§ WHAT THE TASK REQUIRES:
Your copy should hold every record exactly and no images.

§ EXCERPTED RECORDS:
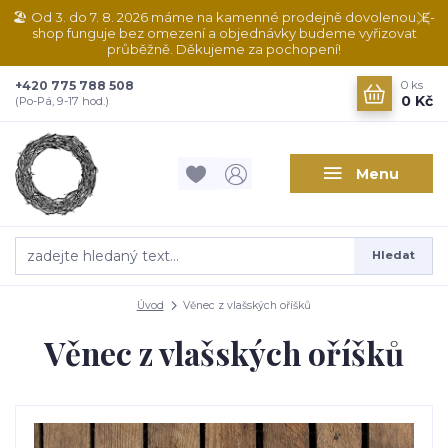
🏖️ Od 3. do 7. 8. 2026 máme na kamenné prodejně dovolenou. E-
shop funguje bez omezení a objednávky budeme vyřizovat
průběžně. Děkujeme za pochopení!
+420 775 788 508
0
ks
0 Kč
(Po-Pá, 9-17 hod.)
Menu
Hledat
Úvod
Věnec z vlašských oříšků
Věnec z vlašských oříšků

§ OUTPUT FOR THIS TASK:
🏖️ Od 3. do 7. 8. 2026 máme na kamenné prodejně dovolenou. E-
shop funguje bez omezení a objednávky budeme vyřizovat
průběžně. Děkujeme za pochopení!
+420 775 788 508
0
ks
0 Kč
(Po-Pá, 9-17 hod.)
Menu
Hledat
Úvod
Věnec z vlašských oříšků
Věnec z vlašských oříšků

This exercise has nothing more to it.